A series of tellurite glasses of composition (70–x–y)TeO2–15Li2CO3–15Nb2O5–xEr2O3–yNd2O3 doped Er3+ and Nd3+, with x=0, 1.0 mol%; 0 ≤ y ≤1.0 mol% were prepared by using melt quenching technique. The glass phase and thermal behaviour were investigated using X-ray diffraction (XRD) and differential thermal analysis (DTA) while the structural and optical properties were investigated using Fourier transform infrared spectroscopy (FTIR), ultraviolet–visible–near infrared spectroscopy (UV–VIS–NIR) and photoluminescence spectroscopy.

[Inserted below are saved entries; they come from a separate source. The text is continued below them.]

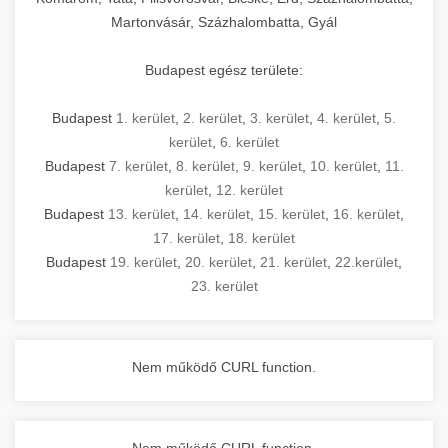
Martonvásár, Százhalombatta, Gyál
Budapest egész területe:
Budapest
1. kerület
,
2. kerület
,
3. kerület
,
4. kerület
,
5.
kerület
,
6. kerület
Budapest
7. kerület
,
8. kerület
,
9. kerület
,
10. kerület
,
11.
kerület
,
12. kerület
Budapest
13. kerület
,
14. kerület
,
15. kerület
,
16. kerület
,
17. kerület
,
18. kerület
Budapest
19. kerület
,
20. kerület
,
21. kerület
,
22.kerület
,
23. kerület
Nem működő CURL function.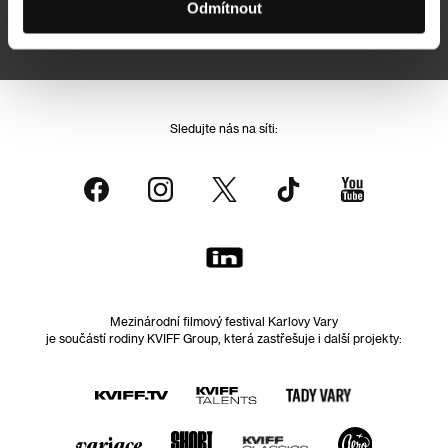
Odmítnout
Přihlášením souhlasím se
zpracováním osobních údajů
Sledujte nás na síti:
Mezinárodní filmový festival Karlovy Vary
je součástí rodiny KVIFF Group, která zastřešuje i další projekty: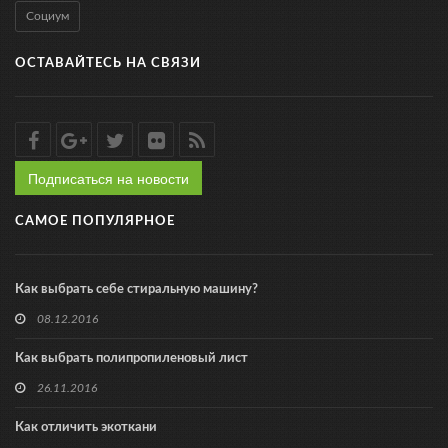
Социум
ОСТАВАЙТЕСЬ НА СВЯЗИ
Подписаться на новости
САМОЕ ПОПУЛЯРНОЕ
Как выбрать себе стиральную машину?
08.12.2016
Как выбрать полипропиленовый лист
26.11.2016
Как отличить экоткани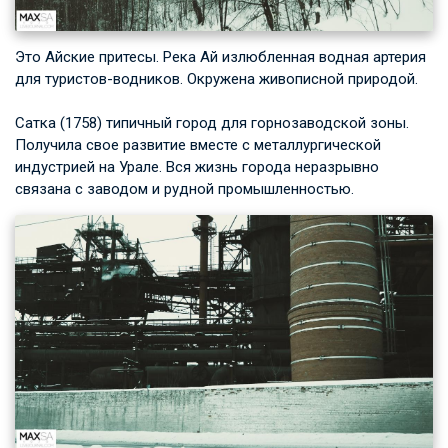
Это Айские притесы. Река Ай излюбленная водная артерия
для туристов-водников. Окружена живописной природой.
Сатка (1758) типичный город для горнозаводской зоны.
Получила свое развитие вместе с металлургической
индустрией на Урале. Вся жизнь города неразрывно
связана с заводом и рудной промышленностью.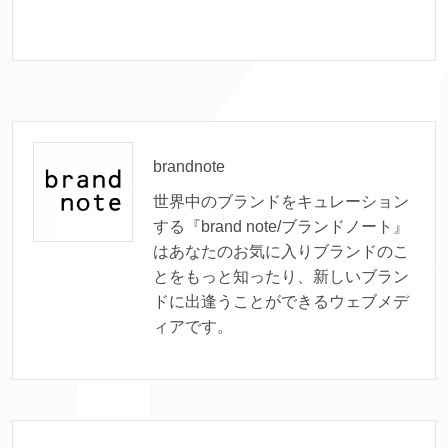
brandnote
世界中のブランドをキュレーション
する『brand note/ブランドノート』
はあなたのお気に入りブランドのこ
とをもっと知ったり、新しいブラン
ドに出逢うことができるウェブメデ
ィアです。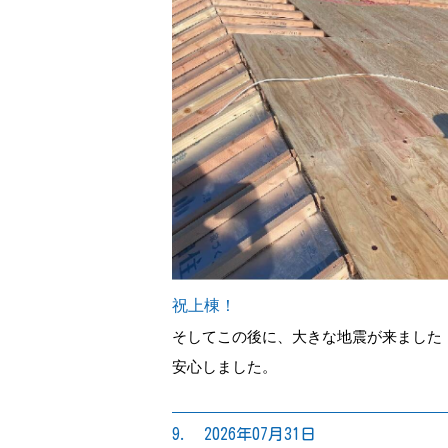
祝上棟！
そしてこの後に、大きな地震が来ました
安心しました。
9. 2026年07月31日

The XRD spectra confirmed that the glass was amorphous as no sharp peaks were observed. The thermal parameters particularly the thermal stability is around 291.5°C and Hruby criterion of around 0.82 to 0.93. The structural properties of the glass represented by the FTIR spectrum indicate that as Nd2O3 content increases, the sharp infrared absorption peaks shifted from 474.7 cm-1 to 499.4 cm-1. These peaks are due to Nb–O, Te–O–Te and O–Te–O bond linkage bending vibration. For TeO4 trigonal bipyramid, the peak occurred at 676.5 cm-1 whereas for TeO3 trigonal pyramid, two infrared band peaks were observed at 787.5 cm-1 and 887.6 cm-1. The absorption peaks around 1382.7 cm-1 is due to the Te–O–Nb stretching vibration while peaks at 1635.5 cm-1 and 3411.7 cm-1 are due to the stretching vibrations of the hydroxyl group participating in the strong metal bonding as well as in the hydrogen bonding, respectively. The UV–VIS–NIR spectrum exhibits absorption peaks corresponding to transitions from both ground state of Erbium, 4I15/2 to the excited state of 4F7/2, 2H11/2, 4S3/2, 4I9/2, 2H9/2, 4I11/2, 4I3/2 and 4I13/2 and Neodymium, 4I9/2 to the excited state of 2G11/2, 2G9/2, 2G7/2, 4F9/2, 4I3/2 and 4I15/2. The up conversion was observed in the luminescence spectra by the red emission at around 633 nm which is due to the transition from 4F9/2 4I9/2. The down conversion was represented by the green emission at 497 nm due to transition from 2G9/2→4I9/2.